■ **GOAL OF THE EXERCISE**
Copy word for word, please, the lines of the entries below running from the one containing "Заразиться вирусом папилломы" to the one containing "прививка от ВПЧ девочкам будет проведена до", both ends included.

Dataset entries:

------------------------------

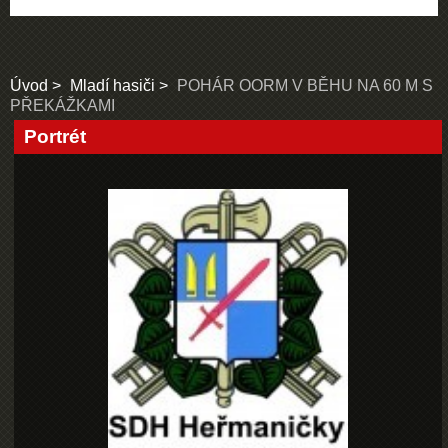
Úvod
Mladí hasiči
POHÁR OORM V BĚHU NA 60 M S
PŘEKÁŽKAMI
Portrét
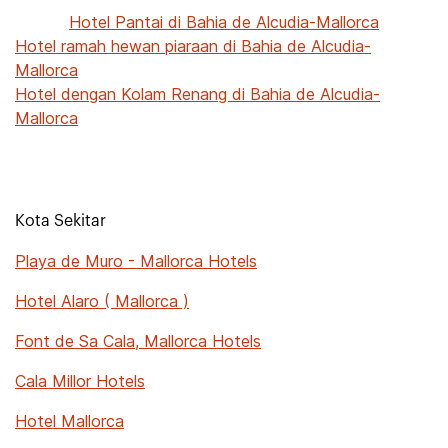
Hotel Pantai di Bahia de Alcudia-Mallorca
Hotel ramah hewan piaraan di Bahia de Alcudia-
Mallorca
Hotel dengan Kolam Renang di Bahia de Alcudia-
Mallorca
Kota Sekitar
Playa de Muro - Mallorca Hotels
Hotel Alaro ( Mallorca )
Font de Sa Cala, Mallorca Hotels
Cala Millor Hotels
Hotel Mallorca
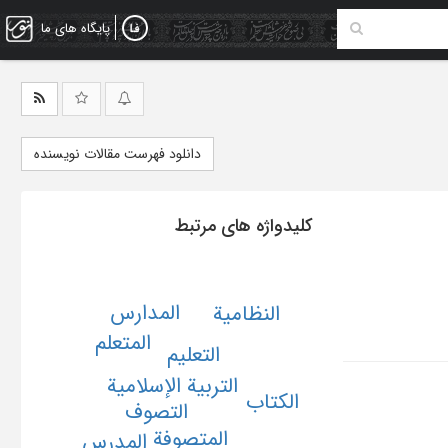
پایگاه های ما
دانلود فهرست مقالات نویسنده
کلیدواژه های مرتبط
المدارس
النظامیة
المتعلم
التعلیم
التربیة الإسلامیة
الکتاب
التصوف
المتصوفة
المدرس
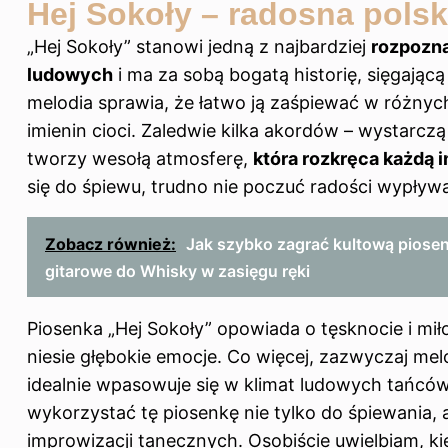
Hej Sokoły – radosna pols
„Hej Sokoły” stanowi jedną z najbardziej
rozpozna
ludowych
i ma za sobą bogatą historię, sięgając
melodia sprawia, że łatwo ją zaśpiewać w różnyc
imienin cioci. Zaledwie kilka akordów – wystarc
tworzy wesołą atmosferę,
która rozkręca każdą 
się do śpiewu, trudno nie poczuć radości wypływ
Zobacz również:
Jak szybko zagrać kultową piose
gitarowe do Whisky w zasięgu ręki
Piosenka „Hej Sokoły” opowiada o tęsknocie i miłoś
niesie głębokie emocje. Co więcej, zazwyczaj mel
idealnie wpasowuje się w klimat ludowych tańców
wykorzystać tę piosenkę nie tylko do śpiewania,
improwizacji tanecznych. Osobiście uwielbiam, kie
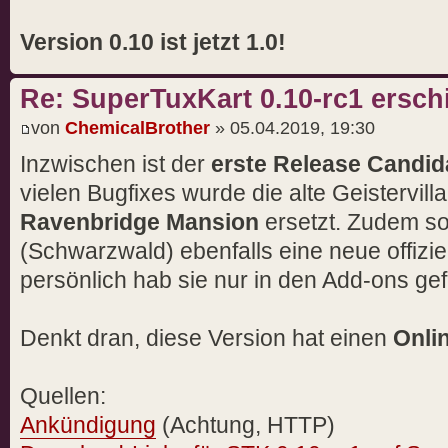
Version 0.10 ist jetzt 1.0!
Re: SuperTuxKart 0.10-rc1 ersch
von
ChemicalBrother
» 05.04.2019, 19:30
Inzwischen ist der
erste Release Candid
vielen Bugfixes wurde die alte Geistervil
Ravenbridge Mansion
ersetzt. Zudem so
(Schwarzwald) ebenfalls eine neue offiziel
persönlich hab sie nur in den Add-ons ge
Denkt dran, diese Version hat einen
Onli
Quellen:
Ankündigung
(Achtung, HTTP)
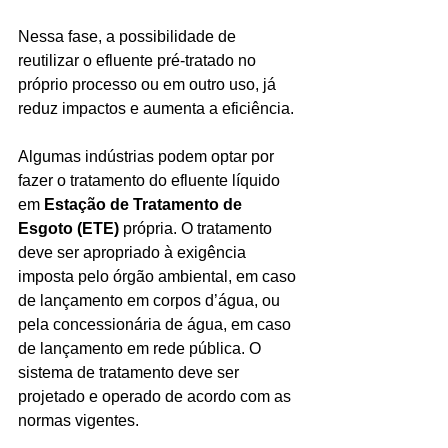
Nessa fase, a possibilidade de 
reutilizar o efluente pré-tratado no 
próprio processo ou em outro uso, já 
reduz impactos e aumenta a eficiência.
Algumas indústrias podem optar por 
fazer o tratamento do efluente líquido 
em 
Estação de Tratamento de 
Esgoto (ETE)
 própria. O tratamento 
deve ser apropriado à exigência 
imposta pelo órgão ambiental, em caso 
de lançamento em corpos d’água, ou 
pela concessionária de água, em caso 
de lançamento em rede pública. O 
sistema de tratamento deve ser 
projetado e operado de acordo com as 
normas vigentes.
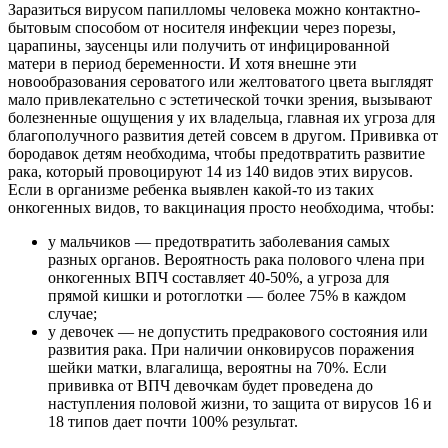
Заразиться вирусом папилломы человека можно контактно-
бытовым способом от носителя инфекции через порезы,
царапины, заусенцы или получить от инфицированной
матери в период беременности. И хотя внешне эти
новообразования сероватого или желтоватого цвета выглядят
мало привлекательно с эстетической точки зрения, вызывают
болезненные ощущения у их владельца, главная их угроза для
благополучного развития детей совсем в другом. Прививка от
бородавок детям необходима, чтобы предотвратить развитие
рака, который провоцируют 14 из 140 видов этих вирусов.
Если в организме ребенка выявлен какой-то из таких
онкогенных видов, то вакцинация просто необходима, чтобы:
у мальчиков — предотвратить заболевания самых
разных органов. Вероятность рака полового члена при
онкогенных ВПЧ составляет 40-50%, а угроза для
прямой кишки и ротоглотки — более 75% в каждом
случае;
у девочек — не допустить предракового состояния или
развития рака. При наличии онковирусов поражения
шейки матки, влагалища, вероятны на 70%. Если
прививка от ВПЧ девочкам будет проведена до
наступления половой жизни, то защита от вирусов 16 и
18 типов дает почти 100% результат.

------------------------------

■ **SOLUTION BELOW**
Заразиться вирусом папилломы человека можно контактно-
бытовым способом от носителя инфекции через порезы,
царапины, заусенцы или получить от инфицированной
матери в период беременности. И хотя внешне эти
новообразования сероватого или желтоватого цвета выглядят
мало привлекательно с эстетической точки зрения, вызывают
болезненные ощущения у их владельца, главная их угроза для
благополучного развития детей совсем в другом. Прививка от
бородавок детям необходима, чтобы предотвратить развитие
рака, который провоцируют 14 из 140 видов этих вирусов.
Если в организме ребенка выявлен какой-то из таких
онкогенных видов, то вакцинация просто необходима, чтобы:
у мальчиков — предотвратить заболевания самых
разных органов. Вероятность рака полового члена при
онкогенных ВПЧ составляет 40-50%, а угроза для
прямой кишки и ротоглотки — более 75% в каждом
случае;
у девочек — не допустить предракового состояния или
развития рака. При наличии онковирусов поражения
шейки матки, влагалища, вероятны на 70%. Если
прививка от ВПЧ девочкам будет проведена до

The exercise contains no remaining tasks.